Give an exact reproduction of the lines from the one with "Επισκευή iPhone XS Max" to the final line of the entries below, both ends included, and omit the pictures.

Collected data:
┄┄┄┄┄┄┄┄┄┄
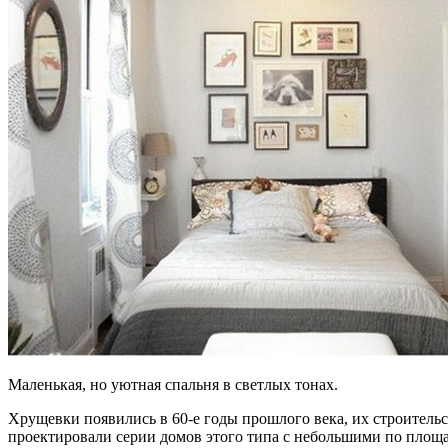
Маленькая, но уютная спальня в светлых тонах.
Хрущевки появились в 60-е годы прошлого века, их строительс
проектировали серии домов этого типа с небольшими по площ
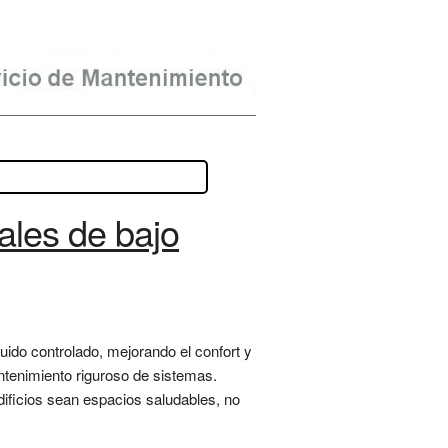
ales de bajo
uido controlado, mejorando el confort y
antenimiento riguroso de sistemas.
ificios sean espacios saludables, no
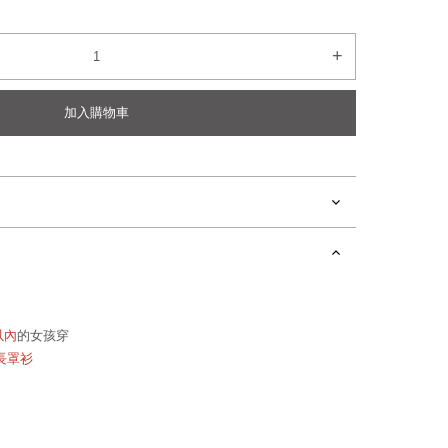
+
加入購物車
以內
的女孩穿
長罩衫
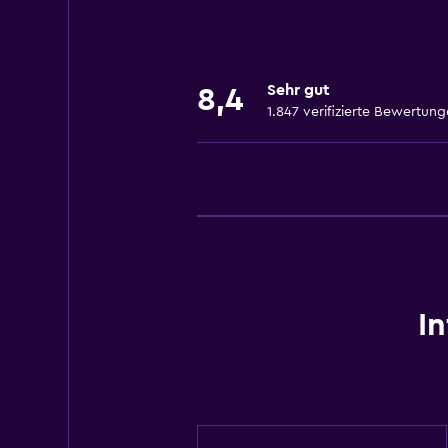
Bettwäsche
Handtücher
Feuerlöscher
Sehr gut
8,4
Toilettenartikel
1.847 verifizierte Bewertun
Shampoo
Rauchmelder
Heizung
Seife
Klimaanlage
Handtücher/Bettwäsche (kostenpfl
I
Barrierefreiheit
Gesamte Wohneinheit im Erdgesc
Tiere auf Anfrage erlaubt. Gegeben
Aufzug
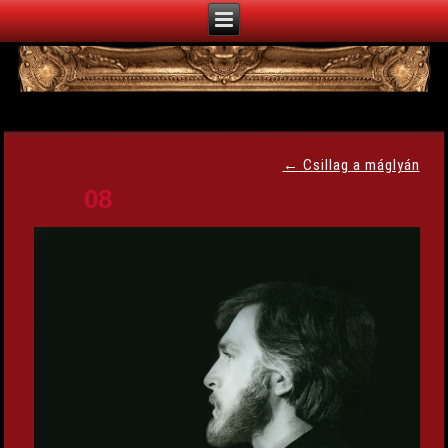
←
Csillag a máglyán
08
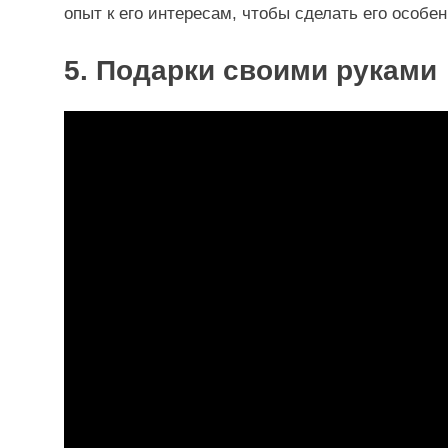
опыт к его интересам, чтобы сделать его особе
5. Подарки своими руками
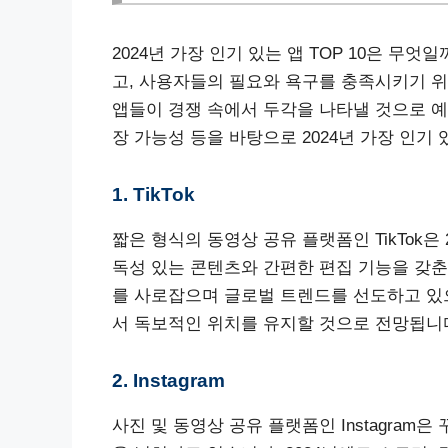
2024년 가장 인기 있는 앱 TOP 10은 무
고, 사용자들의 필요와 욕구를 충족시키기 위
앱들이 경쟁 속에서 두각을 나타낼 것으로 예
장 가능성 등을 바탕으로 2024년 가장 인기
1. TikTok
짧은 형식의 동영상 공유 플랫폼인 TikTok은
독성 있는 콘텐츠와 간편한 편집 기능을 갖춘 
를 사로잡으며 글로벌 트렌드를 선도하고 있으
서 독보적인 위치를 유지할 것으로 전망됩니
2. Instagram
사진 및 동영상 공유 플랫폼인 Instagra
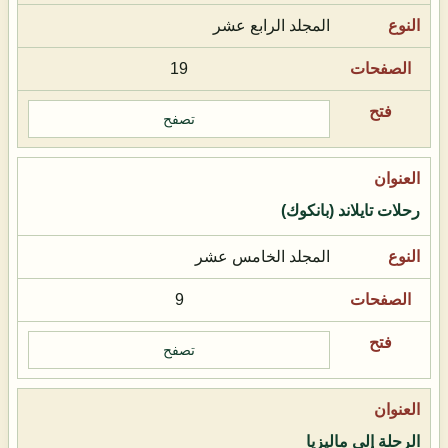
المجلد الرابع عشر
19
تصفح
رحلات تايلاند (بانكوك)
المجلد الخامس عشر
9
تصفح
الرحلة إلى ماليزيا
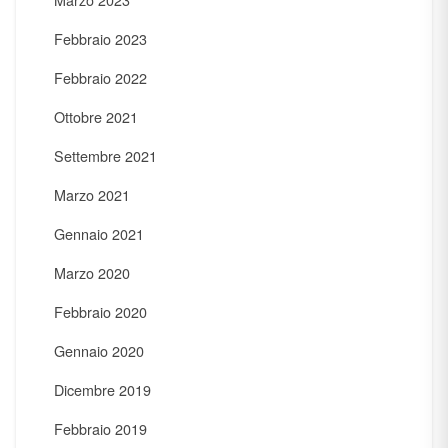
Febbraio 2023
Febbraio 2022
Ottobre 2021
Settembre 2021
Marzo 2021
Gennaio 2021
Marzo 2020
Febbraio 2020
Gennaio 2020
Dicembre 2019
Febbraio 2019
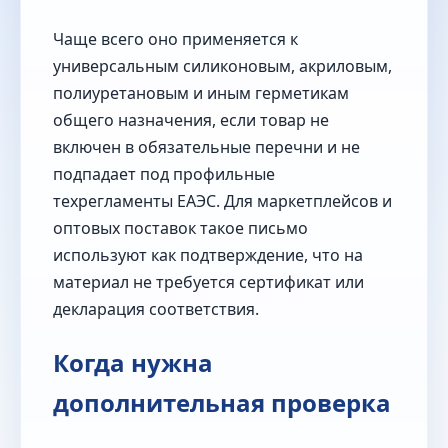
Чаще всего оно применяется к
универсальным силиконовым, акриловым,
полиуретановым и иным герметикам
общего назначения, если товар не
включен в обязательные перечни и не
подпадает под профильные
техрегламенты ЕАЭС. Для маркетплейсов и
оптовых поставок такое письмо
используют как подтверждение, что на
материал не требуется сертификат или
декларация соответствия.
Когда нужна
дополнительная проверка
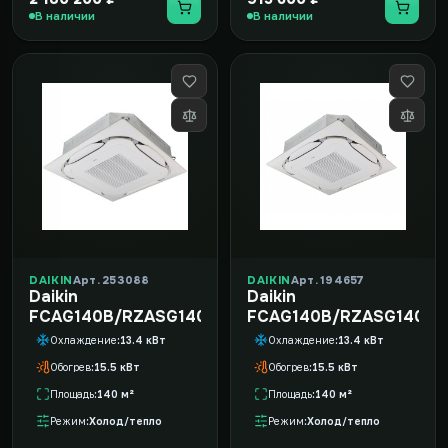
В наличии
В наличии
DAIKIN
Арт. 253088
DAIKIN
Арт. 194657
Daikin
Daikin
FCAG140B/RZASG140MV1/-40
FCAG140B/RZASG140MY
Охлаждение
13.4 кВт
Охлаждение
13.4 кВт
Обогрев
15.5 кВт
Обогрев
15.5 кВт
Площадь
140 м²
Площадь
140 м²
Режим
Холод/тепло
Режим
Холод/тепло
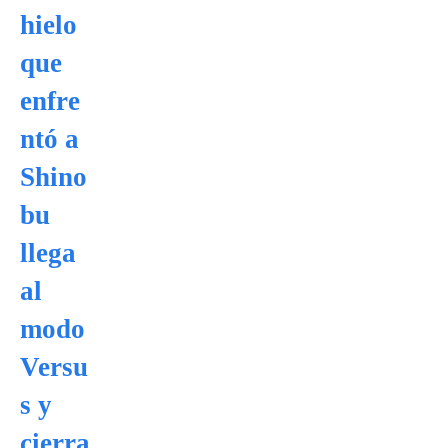
hielo
que
enfre
ntó a
Shino
bu
llega
al
modo
Versu
s y
cierra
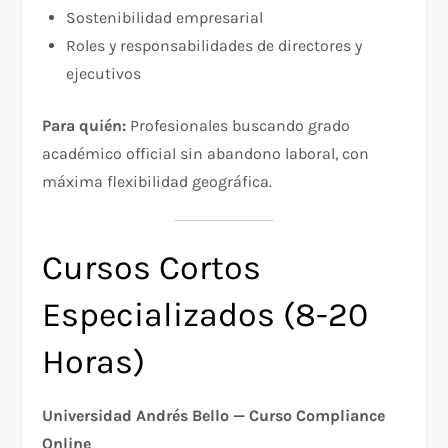
Sostenibilidad empresarial
Roles y responsabilidades de directores y
ejecutivos​
Para quién:
Profesionales buscando grado
académico official sin abandono laboral, con
máxima flexibilidad geográfica.​
Cursos Cortos
Especializados (8-20
Horas)
Universidad Andrés Bello — Curso Compliance
Online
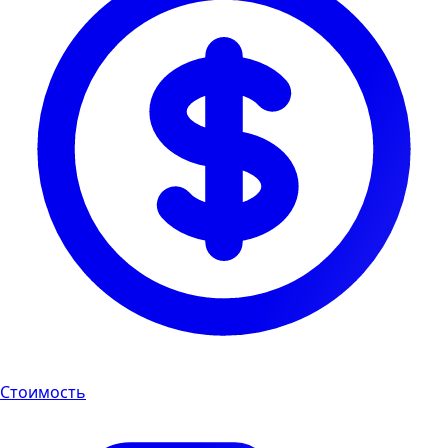
Стоимость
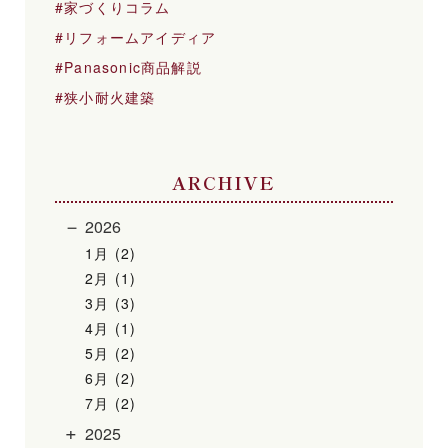
家づくりコラム
リフォームアイディア
Panasonic商品解説
狭小耐火建築
ARCHIVE
2026
1月 (2)
2月 (1)
3月 (3)
4月 (1)
5月 (2)
6月 (2)
7月 (2)
2025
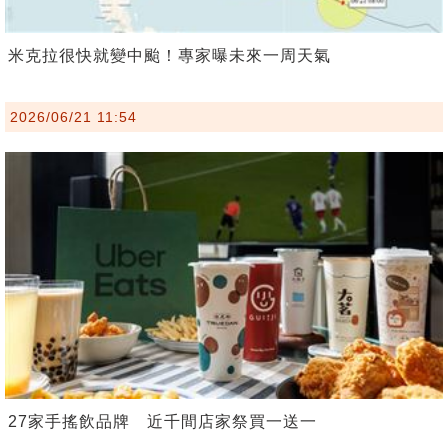
米克拉很快就變中颱！專家曝未來一周天氣
2026/06/21 11:54
27家手搖飲品牌 近千間店家祭買一送一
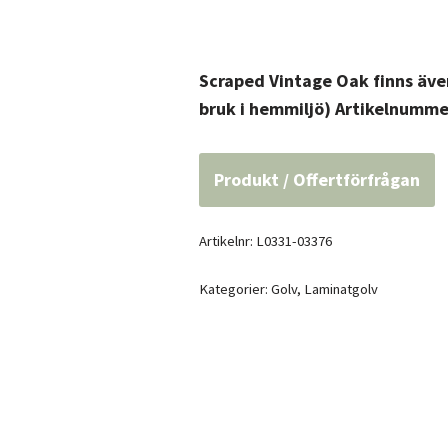
Scraped Vintage Oak finns även 
bruk i hemmiljö) Artikelnumme
Produkt / Offertförfrågan
Artikelnr:
L0331-03376
Kategorier:
Golv
,
Laminatgolv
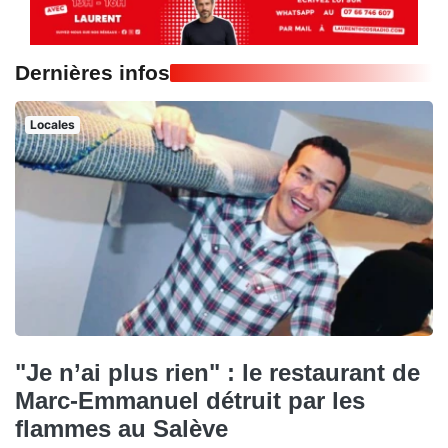
Dernières infos
Locales
"Je n’ai plus rien" : le restaurant de
Marc-Emmanuel détruit par les
flammes au Salève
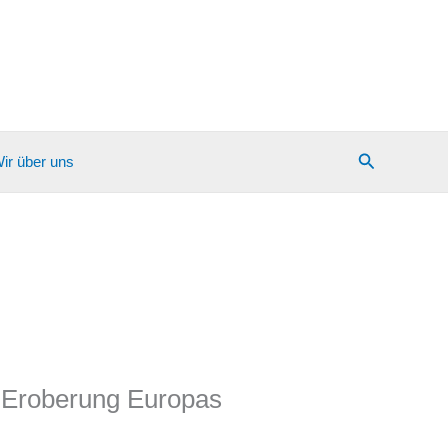
Suchen
ir über uns
e Eroberung Europas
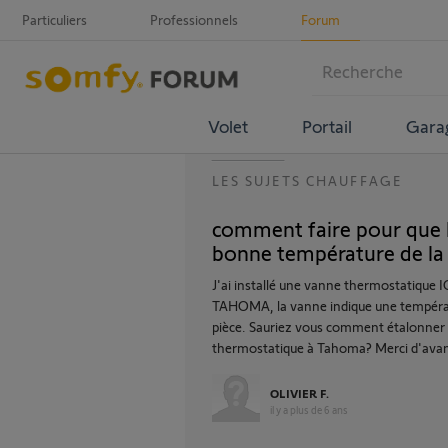
Particuliers
Professionnels
Forum
Volet
Portail
Gara
LES SUJETS CHAUFFAGE
comment faire pour que l
bonne température de la 
J'ai installé une vanne thermostatique I
TAHOMA, la vanne indique une températur
pièce. Sauriez vous comment étalonner l
thermostatique à Tahoma? Merci d'ava
OLIVIER F.
il y a plus de 6 ans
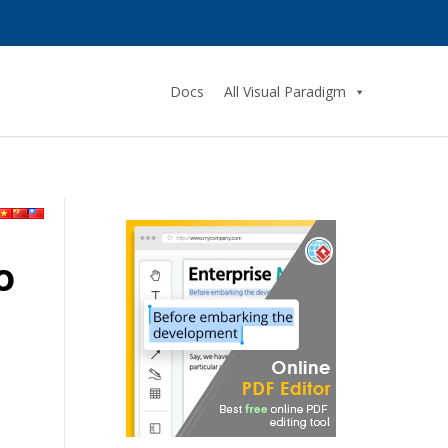
Docs
All Visual Paradigm
o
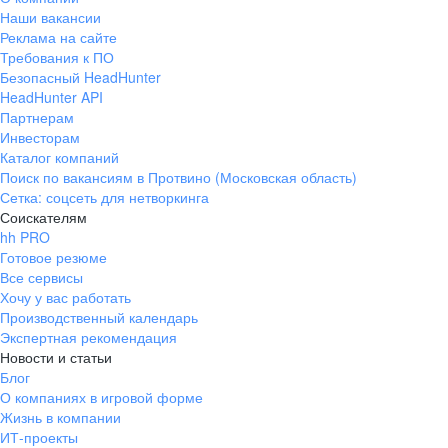
Наши вакансии
Реклама на сайте
Требования к ПО
Безопасный HeadHunter
HeadHunter API
Партнерам
Инвесторам
Каталог компаний
Поиск по вакансиям в Протвино (Московская область)
Сетка: соцсеть для нетворкинга
Соискателям
hh PRO
Готовое резюме
Все сервисы
Хочу у вас работать
Производственный календарь
Экспертная рекомендация
Новости и статьи
Блог
О компаниях в игровой форме
Жизнь в компании
ИТ-проекты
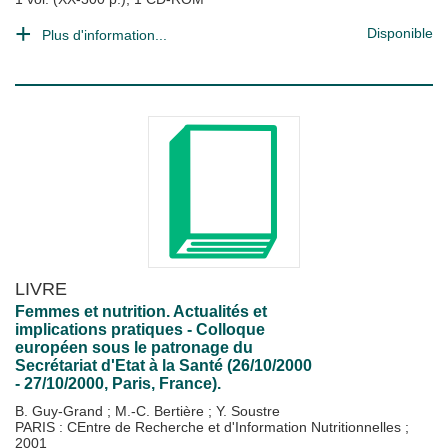
Disponible
Plus d'information...
LIVRE
Femmes et nutrition. Actualités et
implications pratiques - Colloque
européen sous le patronage du
Secrétariat d'Etat à la Santé (26/10/2000
- 27/10/2000, Paris, France).
B. Guy-Grand
;
M.-C. Bertière
;
Y. Soustre
PARIS : CEntre de Recherche et d'Information Nutritionnelles
;
2001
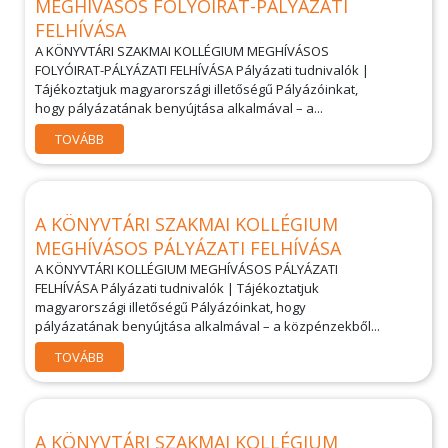
MEGHÍVÁSOS FOLYÓIRAT-PÁLYÁZATI
FELHÍVÁSA
A KÖNYVTÁRI SZAKMAI KOLLÉGIUM MEGHÍVÁSOS
FOLYÓIRAT-PÁLYÁZATI FELHÍVÁSA Pályázati tudnivalók |
Tájékoztatjuk magyarországi illetőségű Pályázóinkat,
hogy pályázatának benyújtása alkalmával – a...
TOVÁBB
A KÖNYVTÁRI SZAKMAI KOLLÉGIUM
MEGHÍVÁSOS PÁLYÁZATI FELHÍVÁSA
A KÖNYVTÁRI KOLLÉGIUM MEGHÍVÁSOS PÁLYÁZATI
FELHÍVÁSA Pályázati tudnivalók | Tájékoztatjuk
magyarországi illetőségű Pályázóinkat, hogy
pályázatának benyújtása alkalmával – a közpénzekből...
TOVÁBB
A KÖNYVTÁRI SZAKMAI KOLLÉGIUM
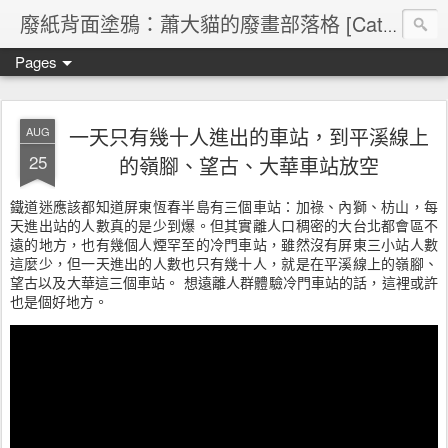
廢紙背面塗鴉：蕭大貓的廢畫部落格 [Cat's blog]
Pages
一天只有幾十人進出的車站，到平溪線上
AUG
25
的嶺腳、望古、大華車站放空
鐵道迷應該都知道屏東恆春半島有三個車站：加祿、內獅、枋山，每
天進出站的人數真的是少到爆。但其實離人口稠密的大台北都會區不
遠的地方，也有幾個人煙罕至的冷門車站，雖然沒有屏東三小站人數
這麼少，但一天進出的人數也只有幾十人，就是在平溪線上的嶺腳、
望古以及大華這三個車站。 想遠離人群體驗冷門車站的話，這裡或許
也是個好地方。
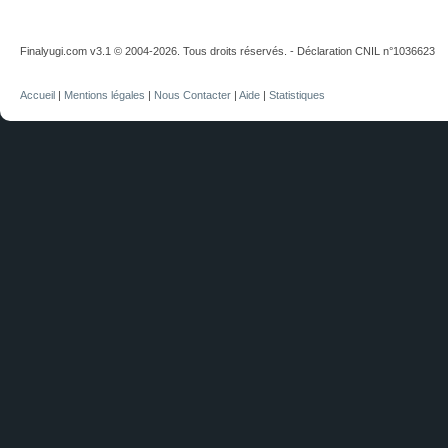
Finalyugi.com v3.1 © 2004-2026. Tous droits réservés. - Déclaration CNIL n°1036623
Accueil
|
Mentions légales
|
Nous Contacter
|
Aide
|
Statistiques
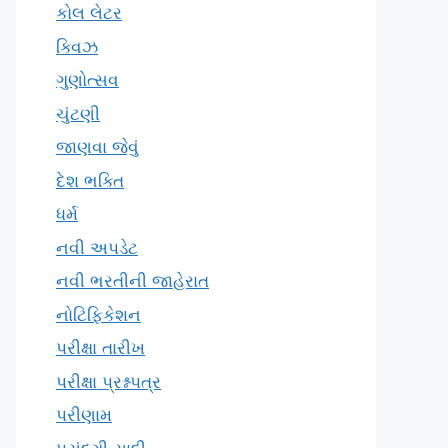
કોલ લેટર
ક્વિઝ
ગુણોત્સવ
ચુંટણી
જાણવા જેવું
દેશ ભક્તિ
ધર્મ
નવી અપડેટ
નવી ભરતીની જાહેરાત
નોટિફિકેશન
પરીક્ષા તારીખ
પરીક્ષા પ્રશ્નપત્ર
પરીણામ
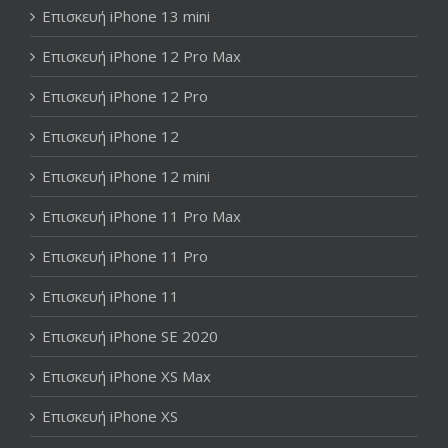
Επισκευή iPhone 13 mini
Επισκευή iPhone 12 Pro Max
Επισκευή iPhone 12 Pro
Επισκευή iPhone 12
Επισκευή iPhone 12 mini
Επισκευή iPhone 11 Pro Max
Επισκευή iPhone 11 Pro
Επισκευή iPhone 11
Επισκευή iPhone SE 2020
Επισκευή iPhone XS Max
Επισκευή iPhone XS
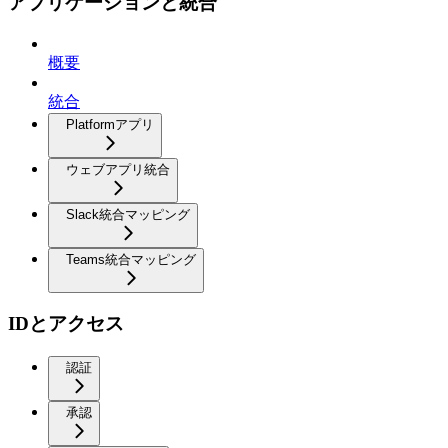
アプリケーションと統合
概要
統合
Platformアプリ
ウェブアプリ統合
Slack統合マッピング
Teams統合マッピング
IDとアクセス
認証
承認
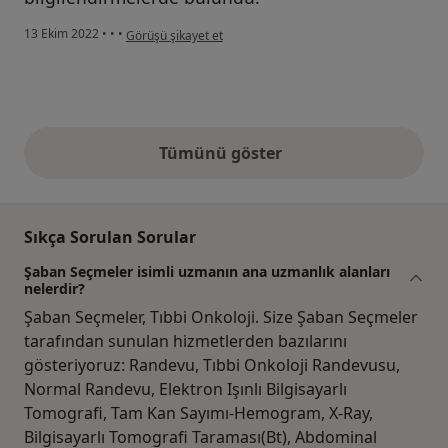
kullanıcının görüşüne göre c....
13 Ekim 2022
•
•
•
Görüşü şikayet et
Tümünü göster
yukarıdaki görüşler
Sıkça Sorulan Sorular
Şaban Seçmeler isimli uzmanın ana uzmanlık alanları
nelerdir?
Şaban Seçmeler, Tıbbi Onkoloji. Size Şaban Seçmeler
tarafından sunulan hizmetlerden bazılarını
gösteriyoruz: Randevu, Tıbbi Onkoloji Randevusu,
Normal Randevu, Elektron Işınlı Bilgisayarlı
Tomografi, Tam Kan Sayımı-Hemogram, X-Ray,
Bilgisayarlı Tomografi Taraması(Bt), Abdominal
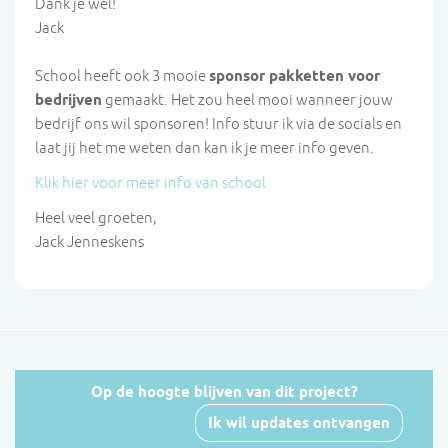
Dank je wel!
Jack
School heeft ook 3 mooie
sponsor pakketten voor
bedrijven
gemaakt. Het zou heel mooi wanneer jouw
bedrijf ons wil sponsoren! Info stuur ik via de socials en
laat jij het me weten dan kan ik je meer info geven.
Klik hier voor meer info van school
Heel veel groeten,
Jack Jenneskens
Op de hoogte blijven van dit project?
Ik wil updates ontvangen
┄┄┄┄┄┄┄┄┄┄
* **Exercise response**:
Επισκευή iPhone XS Max
Επισκευή iPhone XS
アプリケーションと統合
概要
統合
Platformアプリ
ウェブアプリ統合
Slack統合マッピング
Teams統合マッピング
IDとアクセス
認証
承認
kullanıcının görüşüne göre c....
13 Ekim 2022
•
•
•
Görüşü şikayet et
Tümünü göster
yukarıdaki görüşler
Sıkça Sorulan Sorular
Şaban Seçmeler isimli uzmanın ana uzmanlık alanları
nelerdir?
Şaban Seçmeler, Tıbbi Onkoloji. Size Şaban Seçmeler
tarafından sunulan hizmetlerden bazılarını
gösteriyoruz: Randevu, Tıbbi Onkoloji Randevusu,
Normal Randevu, Elektron Işınlı Bilgisayarlı
Tomografi, Tam Kan Sayımı-Hemogram, X-Ray,
Bilgisayarlı Tomografi Taraması(Bt), Abdominal
Dank je wel!
Jack
School heeft ook 3 mooie
sponsor pakketten voor
bedrijven
gemaakt. Het zou heel mooi wanneer jouw
bedrijf ons wil sponsoren! Info stuur ik via de socials en
laat jij het me weten dan kan ik je meer info geven.
Klik hier voor meer info van school
Heel veel groeten,
Jack Jenneskens
Op de hoogte blijven van dit project?
Ik wil updates ontvangen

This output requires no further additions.